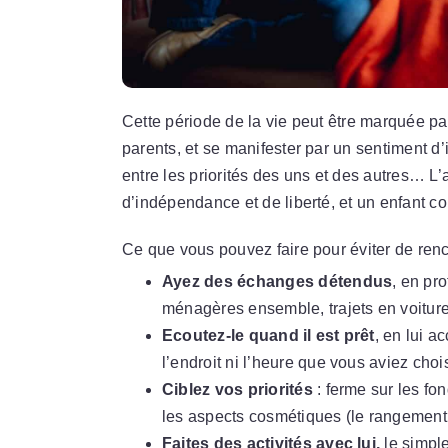
Cette période de la vie peut être marquée pa
parents, et se manifester par un sentiment 
entre les priorités des uns et des autres… L’
d’indépendance et de liberté, et un enfant c
Ce que vous pouvez faire pour éviter de rencon
Ayez des échanges détendus
, en pro
ménagères ensemble, trajets en voiture
Ecoutez-le quand il est prêt
, en lui a
l’endroit ni l’heure que vous aviez chois
Ciblez vos priorités
: ferme sur les fo
les aspects cosmétiques (le rangement
Faites des activités avec lui,
le simple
-*-*-
Work order »
Only the lines from the one containing "d’indépendance et de liberté, et un enfant c" through the final line above should be duplicated, exactly as they stand.

The answer »
d’indépendance et de liberté, et un enfant c
Ce que vous pouvez faire pour éviter de rencon
Ayez des échanges détendus
, en pro
ménagères ensemble, trajets en voiture
Ecoutez-le quand il est prêt
, en lui a
l’endroit ni l’heure que vous aviez chois
Ciblez vos priorités
: ferme sur les fo
les aspects cosmétiques (le rangement
Faites des activités avec lui,
le simple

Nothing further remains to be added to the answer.